### Data provided:
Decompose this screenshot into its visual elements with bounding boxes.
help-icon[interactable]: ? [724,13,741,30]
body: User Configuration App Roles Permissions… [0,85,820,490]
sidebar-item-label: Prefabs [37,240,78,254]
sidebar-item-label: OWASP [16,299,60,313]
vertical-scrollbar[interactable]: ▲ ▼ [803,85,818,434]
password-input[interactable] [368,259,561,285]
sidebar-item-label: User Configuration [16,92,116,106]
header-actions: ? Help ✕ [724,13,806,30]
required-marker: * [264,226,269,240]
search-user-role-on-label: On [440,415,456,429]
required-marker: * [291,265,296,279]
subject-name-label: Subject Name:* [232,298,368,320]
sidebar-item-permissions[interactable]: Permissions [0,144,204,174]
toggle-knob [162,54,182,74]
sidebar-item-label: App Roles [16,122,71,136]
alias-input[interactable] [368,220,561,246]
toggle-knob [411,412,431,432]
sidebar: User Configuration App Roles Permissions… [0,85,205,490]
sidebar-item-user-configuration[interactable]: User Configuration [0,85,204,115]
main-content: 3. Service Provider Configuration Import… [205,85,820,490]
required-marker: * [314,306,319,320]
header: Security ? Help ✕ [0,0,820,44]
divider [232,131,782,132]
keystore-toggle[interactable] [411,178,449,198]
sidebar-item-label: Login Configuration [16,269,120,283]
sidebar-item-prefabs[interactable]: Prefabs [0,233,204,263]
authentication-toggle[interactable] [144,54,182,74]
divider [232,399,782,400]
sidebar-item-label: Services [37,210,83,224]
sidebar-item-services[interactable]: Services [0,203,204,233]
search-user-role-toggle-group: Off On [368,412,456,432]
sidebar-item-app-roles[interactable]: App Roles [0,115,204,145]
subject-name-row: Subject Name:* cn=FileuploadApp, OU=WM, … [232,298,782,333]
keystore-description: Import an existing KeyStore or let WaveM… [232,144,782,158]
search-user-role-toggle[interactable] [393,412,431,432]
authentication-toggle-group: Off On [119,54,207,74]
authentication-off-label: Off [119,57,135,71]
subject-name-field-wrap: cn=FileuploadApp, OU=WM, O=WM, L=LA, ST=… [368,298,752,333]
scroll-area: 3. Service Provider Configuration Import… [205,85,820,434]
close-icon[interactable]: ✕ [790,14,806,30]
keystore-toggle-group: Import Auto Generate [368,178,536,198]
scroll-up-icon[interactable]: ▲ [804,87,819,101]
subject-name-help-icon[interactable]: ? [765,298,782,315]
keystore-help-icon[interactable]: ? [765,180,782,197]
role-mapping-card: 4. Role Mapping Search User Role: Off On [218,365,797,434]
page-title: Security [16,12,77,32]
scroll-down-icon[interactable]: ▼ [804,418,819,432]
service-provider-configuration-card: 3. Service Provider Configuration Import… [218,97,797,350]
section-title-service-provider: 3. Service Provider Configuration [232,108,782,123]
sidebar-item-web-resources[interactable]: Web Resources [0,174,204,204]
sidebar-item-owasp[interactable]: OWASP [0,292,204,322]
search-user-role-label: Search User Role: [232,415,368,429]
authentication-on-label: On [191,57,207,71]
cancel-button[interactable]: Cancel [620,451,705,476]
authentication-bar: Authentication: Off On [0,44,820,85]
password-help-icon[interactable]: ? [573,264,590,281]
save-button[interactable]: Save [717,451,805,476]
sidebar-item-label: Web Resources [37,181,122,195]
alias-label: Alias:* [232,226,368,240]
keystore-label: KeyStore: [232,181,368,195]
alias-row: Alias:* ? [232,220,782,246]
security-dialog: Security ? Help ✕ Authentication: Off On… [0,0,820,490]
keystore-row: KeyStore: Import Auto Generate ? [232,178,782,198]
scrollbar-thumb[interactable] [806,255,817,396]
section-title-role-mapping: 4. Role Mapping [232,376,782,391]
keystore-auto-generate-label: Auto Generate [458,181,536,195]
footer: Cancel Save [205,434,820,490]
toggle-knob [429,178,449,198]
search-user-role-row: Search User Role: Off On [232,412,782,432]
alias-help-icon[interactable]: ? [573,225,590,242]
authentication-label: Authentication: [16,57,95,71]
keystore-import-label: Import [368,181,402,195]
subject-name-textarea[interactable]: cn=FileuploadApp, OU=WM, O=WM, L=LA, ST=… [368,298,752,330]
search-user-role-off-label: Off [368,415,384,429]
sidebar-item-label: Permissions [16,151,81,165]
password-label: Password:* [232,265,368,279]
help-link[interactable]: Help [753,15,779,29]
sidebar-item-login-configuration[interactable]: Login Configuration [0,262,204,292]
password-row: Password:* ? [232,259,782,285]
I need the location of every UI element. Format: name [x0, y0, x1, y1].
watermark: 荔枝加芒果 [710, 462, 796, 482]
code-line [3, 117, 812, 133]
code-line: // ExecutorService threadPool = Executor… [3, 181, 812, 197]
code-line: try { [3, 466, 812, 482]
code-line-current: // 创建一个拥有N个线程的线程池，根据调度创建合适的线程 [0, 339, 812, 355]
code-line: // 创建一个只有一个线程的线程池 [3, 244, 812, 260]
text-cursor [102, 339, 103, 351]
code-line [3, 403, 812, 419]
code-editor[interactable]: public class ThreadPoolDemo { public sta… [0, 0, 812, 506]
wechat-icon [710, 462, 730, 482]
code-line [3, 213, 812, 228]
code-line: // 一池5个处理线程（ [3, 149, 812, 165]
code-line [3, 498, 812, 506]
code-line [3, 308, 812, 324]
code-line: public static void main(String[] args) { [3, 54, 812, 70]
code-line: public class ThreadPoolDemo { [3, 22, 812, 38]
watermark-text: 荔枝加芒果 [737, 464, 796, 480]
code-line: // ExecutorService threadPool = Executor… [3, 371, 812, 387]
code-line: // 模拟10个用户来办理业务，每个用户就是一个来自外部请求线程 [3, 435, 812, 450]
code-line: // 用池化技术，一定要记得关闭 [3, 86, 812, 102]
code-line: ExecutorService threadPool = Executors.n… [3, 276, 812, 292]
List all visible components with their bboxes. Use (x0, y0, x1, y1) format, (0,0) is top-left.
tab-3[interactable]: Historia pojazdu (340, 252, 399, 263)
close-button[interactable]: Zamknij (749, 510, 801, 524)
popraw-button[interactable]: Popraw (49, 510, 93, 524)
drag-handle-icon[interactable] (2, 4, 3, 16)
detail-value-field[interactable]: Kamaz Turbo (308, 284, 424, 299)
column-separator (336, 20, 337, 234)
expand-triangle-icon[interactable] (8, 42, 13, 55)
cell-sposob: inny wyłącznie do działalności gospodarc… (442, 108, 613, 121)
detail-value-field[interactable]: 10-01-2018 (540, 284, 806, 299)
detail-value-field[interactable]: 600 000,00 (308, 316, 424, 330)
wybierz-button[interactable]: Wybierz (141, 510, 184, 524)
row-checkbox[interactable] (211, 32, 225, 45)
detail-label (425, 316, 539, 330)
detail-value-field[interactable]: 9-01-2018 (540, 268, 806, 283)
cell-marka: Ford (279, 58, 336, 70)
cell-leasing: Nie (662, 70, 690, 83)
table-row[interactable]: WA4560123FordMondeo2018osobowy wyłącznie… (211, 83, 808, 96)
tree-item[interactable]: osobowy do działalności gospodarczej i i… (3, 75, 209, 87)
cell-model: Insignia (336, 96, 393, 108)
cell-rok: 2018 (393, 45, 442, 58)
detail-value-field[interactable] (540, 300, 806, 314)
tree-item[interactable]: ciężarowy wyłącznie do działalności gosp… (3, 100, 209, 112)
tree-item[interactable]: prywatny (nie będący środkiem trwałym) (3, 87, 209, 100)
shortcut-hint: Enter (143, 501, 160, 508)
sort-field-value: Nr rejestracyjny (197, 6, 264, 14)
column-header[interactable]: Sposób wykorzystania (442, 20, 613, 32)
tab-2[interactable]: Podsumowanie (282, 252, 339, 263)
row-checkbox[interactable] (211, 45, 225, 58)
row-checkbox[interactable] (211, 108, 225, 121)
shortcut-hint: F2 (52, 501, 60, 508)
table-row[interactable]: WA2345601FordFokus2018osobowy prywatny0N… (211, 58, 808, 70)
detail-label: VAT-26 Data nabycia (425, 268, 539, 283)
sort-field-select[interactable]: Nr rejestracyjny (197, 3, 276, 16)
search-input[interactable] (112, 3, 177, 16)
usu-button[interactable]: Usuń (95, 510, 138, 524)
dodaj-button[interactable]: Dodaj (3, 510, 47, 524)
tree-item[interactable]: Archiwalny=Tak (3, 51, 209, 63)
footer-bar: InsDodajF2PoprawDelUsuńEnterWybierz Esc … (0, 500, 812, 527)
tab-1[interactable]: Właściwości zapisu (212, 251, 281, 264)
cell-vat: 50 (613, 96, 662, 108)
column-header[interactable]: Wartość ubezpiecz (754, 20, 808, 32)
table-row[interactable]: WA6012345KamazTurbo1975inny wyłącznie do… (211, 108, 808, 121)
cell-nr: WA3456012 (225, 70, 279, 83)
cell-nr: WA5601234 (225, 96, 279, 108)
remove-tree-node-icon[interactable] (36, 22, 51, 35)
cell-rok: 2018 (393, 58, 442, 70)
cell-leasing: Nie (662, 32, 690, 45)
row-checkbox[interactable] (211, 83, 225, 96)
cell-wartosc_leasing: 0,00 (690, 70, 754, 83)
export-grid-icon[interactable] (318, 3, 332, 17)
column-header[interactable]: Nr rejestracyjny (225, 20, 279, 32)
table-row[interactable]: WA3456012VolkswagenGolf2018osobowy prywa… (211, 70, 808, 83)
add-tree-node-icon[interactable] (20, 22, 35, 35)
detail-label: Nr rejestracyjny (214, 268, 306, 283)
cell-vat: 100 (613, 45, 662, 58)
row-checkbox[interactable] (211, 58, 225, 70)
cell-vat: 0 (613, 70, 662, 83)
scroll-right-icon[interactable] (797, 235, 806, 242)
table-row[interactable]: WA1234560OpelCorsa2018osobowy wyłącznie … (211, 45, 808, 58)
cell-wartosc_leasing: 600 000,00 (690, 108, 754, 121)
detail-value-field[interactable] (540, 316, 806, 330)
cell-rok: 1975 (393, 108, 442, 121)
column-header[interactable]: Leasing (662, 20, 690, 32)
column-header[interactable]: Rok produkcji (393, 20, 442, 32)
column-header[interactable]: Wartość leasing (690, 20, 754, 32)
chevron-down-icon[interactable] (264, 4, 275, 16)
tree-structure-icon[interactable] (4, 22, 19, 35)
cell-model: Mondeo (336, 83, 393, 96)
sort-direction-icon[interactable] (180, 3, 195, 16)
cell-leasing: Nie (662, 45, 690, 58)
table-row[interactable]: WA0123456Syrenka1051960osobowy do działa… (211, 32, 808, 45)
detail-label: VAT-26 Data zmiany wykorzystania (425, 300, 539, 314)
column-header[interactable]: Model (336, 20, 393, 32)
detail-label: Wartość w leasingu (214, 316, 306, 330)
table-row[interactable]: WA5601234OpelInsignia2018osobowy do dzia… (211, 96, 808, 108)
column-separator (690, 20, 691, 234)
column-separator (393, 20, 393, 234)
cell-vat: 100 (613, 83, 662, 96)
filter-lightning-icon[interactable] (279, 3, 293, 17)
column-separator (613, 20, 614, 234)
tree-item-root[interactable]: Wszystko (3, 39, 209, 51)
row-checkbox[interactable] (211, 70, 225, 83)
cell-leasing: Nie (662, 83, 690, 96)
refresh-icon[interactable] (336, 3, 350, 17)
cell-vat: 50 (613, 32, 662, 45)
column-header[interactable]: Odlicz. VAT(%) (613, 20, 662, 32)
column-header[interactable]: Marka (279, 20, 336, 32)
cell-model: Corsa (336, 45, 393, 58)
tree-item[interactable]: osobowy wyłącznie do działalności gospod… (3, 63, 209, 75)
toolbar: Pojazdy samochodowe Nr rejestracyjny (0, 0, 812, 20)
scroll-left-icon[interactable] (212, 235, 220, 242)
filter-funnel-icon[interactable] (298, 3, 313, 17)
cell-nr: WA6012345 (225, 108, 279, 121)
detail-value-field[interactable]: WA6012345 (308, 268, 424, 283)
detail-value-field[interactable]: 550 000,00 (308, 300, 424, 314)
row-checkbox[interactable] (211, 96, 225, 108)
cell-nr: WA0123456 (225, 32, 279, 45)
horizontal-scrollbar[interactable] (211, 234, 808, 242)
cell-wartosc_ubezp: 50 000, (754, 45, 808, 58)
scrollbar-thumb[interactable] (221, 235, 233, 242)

### About this exercise:
If a line in the data above contains "marker", return that line.

### Task result:
required-marker: * [264,226,269,240]
required-marker: * [291,265,296,279]
required-marker: * [314,306,319,320]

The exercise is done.